## ACTIVITY
Report every line from the material that contains the word "General".

## DATA PROVIDED
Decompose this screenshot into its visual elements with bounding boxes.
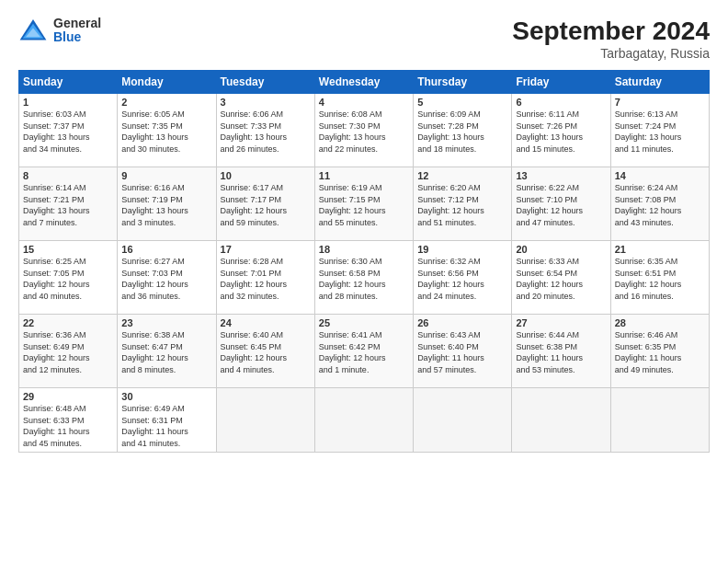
- logo: General Blue: [18, 17, 101, 45]
- table-row: [512, 388, 610, 453]
- day-number: 14: [615, 170, 705, 181]
- day-info: Sunrise: 6:33 AM Sunset: 6:54 PM Dayligh…: [516, 256, 606, 302]
- table-row: 26Sunrise: 6:43 AM Sunset: 6:40 PM Dayli…: [414, 315, 512, 388]
- day-number: 21: [615, 244, 705, 255]
- day-info: Sunrise: 6:20 AM Sunset: 7:12 PM Dayligh…: [417, 182, 507, 228]
- table-row: 20Sunrise: 6:33 AM Sunset: 6:54 PM Dayli…: [512, 241, 610, 315]
- day-info: Sunrise: 6:17 AM Sunset: 7:17 PM Dayligh…: [221, 182, 311, 228]
- day-info: Sunrise: 6:24 AM Sunset: 7:08 PM Dayligh…: [615, 182, 705, 228]
- table-row: [314, 388, 413, 453]
- logo-blue: Blue: [53, 30, 101, 44]
- table-row: 14Sunrise: 6:24 AM Sunset: 7:08 PM Dayli…: [610, 167, 709, 241]
- table-row: [216, 388, 314, 453]
- calendar-week-row: 8Sunrise: 6:14 AM Sunset: 7:21 PM Daylig…: [19, 167, 710, 241]
- day-number: 19: [417, 244, 507, 255]
- day-number: 29: [23, 391, 113, 402]
- table-row: 1Sunrise: 6:03 AM Sunset: 7:37 PM Daylig…: [19, 94, 118, 167]
- table-row: 16Sunrise: 6:27 AM Sunset: 7:03 PM Dayli…: [118, 241, 216, 315]
- table-row: 9Sunrise: 6:16 AM Sunset: 7:19 PM Daylig…: [118, 167, 216, 241]
- day-number: 16: [121, 244, 211, 255]
- col-tuesday: Tuesday: [216, 71, 314, 94]
- day-number: 24: [221, 317, 311, 328]
- day-info: Sunrise: 6:30 AM Sunset: 6:58 PM Dayligh…: [319, 256, 409, 302]
- table-row: 11Sunrise: 6:19 AM Sunset: 7:15 PM Dayli…: [314, 167, 413, 241]
- day-info: Sunrise: 6:05 AM Sunset: 7:35 PM Dayligh…: [121, 109, 211, 155]
- calendar-header-row: Sunday Monday Tuesday Wednesday Thursday…: [19, 71, 710, 94]
- day-number: 4: [319, 97, 409, 108]
- day-number: 6: [516, 97, 606, 108]
- day-info: Sunrise: 6:35 AM Sunset: 6:51 PM Dayligh…: [615, 256, 705, 302]
- month-title: September 2024: [512, 17, 710, 46]
- col-monday: Monday: [118, 71, 216, 94]
- day-info: Sunrise: 6:41 AM Sunset: 6:42 PM Dayligh…: [319, 329, 409, 375]
- table-row: [610, 388, 709, 453]
- logo-text: General Blue: [53, 17, 101, 45]
- table-row: 30Sunrise: 6:49 AM Sunset: 6:31 PM Dayli…: [118, 388, 216, 453]
- calendar-week-row: 15Sunrise: 6:25 AM Sunset: 7:05 PM Dayli…: [19, 241, 710, 315]
- header: General Blue September 2024 Tarbagatay, …: [18, 17, 710, 61]
- day-number: 10: [221, 170, 311, 181]
- table-row: 28Sunrise: 6:46 AM Sunset: 6:35 PM Dayli…: [610, 315, 709, 388]
- day-number: 7: [615, 97, 705, 108]
- calendar-week-row: 22Sunrise: 6:36 AM Sunset: 6:49 PM Dayli…: [19, 315, 710, 388]
- col-thursday: Thursday: [414, 71, 512, 94]
- table-row: 18Sunrise: 6:30 AM Sunset: 6:58 PM Dayli…: [314, 241, 413, 315]
- day-info: Sunrise: 6:11 AM Sunset: 7:26 PM Dayligh…: [516, 109, 606, 155]
- day-info: Sunrise: 6:13 AM Sunset: 7:24 PM Dayligh…: [615, 109, 705, 155]
- day-info: Sunrise: 6:48 AM Sunset: 6:33 PM Dayligh…: [23, 403, 113, 449]
- day-number: 26: [417, 317, 507, 328]
- day-info: Sunrise: 6:32 AM Sunset: 6:56 PM Dayligh…: [417, 256, 507, 302]
- day-info: Sunrise: 6:28 AM Sunset: 7:01 PM Dayligh…: [221, 256, 311, 302]
- table-row: 13Sunrise: 6:22 AM Sunset: 7:10 PM Dayli…: [512, 167, 610, 241]
- day-number: 2: [121, 97, 211, 108]
- day-info: Sunrise: 6:14 AM Sunset: 7:21 PM Dayligh…: [23, 182, 113, 228]
- table-row: 19Sunrise: 6:32 AM Sunset: 6:56 PM Dayli…: [414, 241, 512, 315]
- logo-general: General: [53, 17, 101, 30]
- day-info: Sunrise: 6:03 AM Sunset: 7:37 PM Dayligh…: [23, 109, 113, 155]
- table-row: 25Sunrise: 6:41 AM Sunset: 6:42 PM Dayli…: [314, 315, 413, 388]
- day-info: Sunrise: 6:49 AM Sunset: 6:31 PM Dayligh…: [121, 403, 211, 449]
- day-info: Sunrise: 6:16 AM Sunset: 7:19 PM Dayligh…: [121, 182, 211, 228]
- day-number: 15: [23, 244, 113, 255]
- day-info: Sunrise: 6:19 AM Sunset: 7:15 PM Dayligh…: [319, 182, 409, 228]
- day-number: 1: [23, 97, 113, 108]
- table-row: 3Sunrise: 6:06 AM Sunset: 7:33 PM Daylig…: [216, 94, 314, 167]
- day-number: 5: [417, 97, 507, 108]
- logo-icon: [18, 17, 48, 43]
- table-row: 7Sunrise: 6:13 AM Sunset: 7:24 PM Daylig…: [610, 94, 709, 167]
- day-info: Sunrise: 6:43 AM Sunset: 6:40 PM Dayligh…: [417, 329, 507, 375]
- table-row: 23Sunrise: 6:38 AM Sunset: 6:47 PM Dayli…: [118, 315, 216, 388]
- calendar-week-row: 1Sunrise: 6:03 AM Sunset: 7:37 PM Daylig…: [19, 94, 710, 167]
- table-row: 4Sunrise: 6:08 AM Sunset: 7:30 PM Daylig…: [314, 94, 413, 167]
- calendar-week-row: 29Sunrise: 6:48 AM Sunset: 6:33 PM Dayli…: [19, 388, 710, 453]
- day-number: 27: [516, 317, 606, 328]
- day-info: Sunrise: 6:46 AM Sunset: 6:35 PM Dayligh…: [615, 329, 705, 375]
- table-row: 29Sunrise: 6:48 AM Sunset: 6:33 PM Dayli…: [19, 388, 118, 453]
- day-info: Sunrise: 6:40 AM Sunset: 6:45 PM Dayligh…: [221, 329, 311, 375]
- day-info: Sunrise: 6:06 AM Sunset: 7:33 PM Dayligh…: [221, 109, 311, 155]
- table-row: 8Sunrise: 6:14 AM Sunset: 7:21 PM Daylig…: [19, 167, 118, 241]
- day-number: 8: [23, 170, 113, 181]
- day-info: Sunrise: 6:27 AM Sunset: 7:03 PM Dayligh…: [121, 256, 211, 302]
- col-saturday: Saturday: [610, 71, 709, 94]
- day-number: 23: [121, 317, 211, 328]
- day-info: Sunrise: 6:38 AM Sunset: 6:47 PM Dayligh…: [121, 329, 211, 375]
- day-number: 17: [221, 244, 311, 255]
- day-number: 9: [121, 170, 211, 181]
- table-row: 27Sunrise: 6:44 AM Sunset: 6:38 PM Dayli…: [512, 315, 610, 388]
- day-number: 13: [516, 170, 606, 181]
- table-row: [414, 388, 512, 453]
- day-info: Sunrise: 6:25 AM Sunset: 7:05 PM Dayligh…: [23, 256, 113, 302]
- day-number: 11: [319, 170, 409, 181]
- table-row: 12Sunrise: 6:20 AM Sunset: 7:12 PM Dayli…: [414, 167, 512, 241]
- day-info: Sunrise: 6:44 AM Sunset: 6:38 PM Dayligh…: [516, 329, 606, 375]
- col-wednesday: Wednesday: [314, 71, 413, 94]
- table-row: 22Sunrise: 6:36 AM Sunset: 6:49 PM Dayli…: [19, 315, 118, 388]
- day-number: 25: [319, 317, 409, 328]
- day-info: Sunrise: 6:36 AM Sunset: 6:49 PM Dayligh…: [23, 329, 113, 375]
- day-number: 3: [221, 97, 311, 108]
- table-row: 10Sunrise: 6:17 AM Sunset: 7:17 PM Dayli…: [216, 167, 314, 241]
- table-row: 6Sunrise: 6:11 AM Sunset: 7:26 PM Daylig…: [512, 94, 610, 167]
- title-block: September 2024 Tarbagatay, Russia: [512, 17, 710, 61]
- day-number: 12: [417, 170, 507, 181]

## SOLUTION FOR THIS TASK
- logo: General Blue: [18, 17, 101, 45]
- logo-text: General Blue: [53, 17, 101, 45]
- header: General Blue September 2024 Tarbagatay, …: [18, 17, 710, 61]
- logo-general: General: [53, 17, 101, 30]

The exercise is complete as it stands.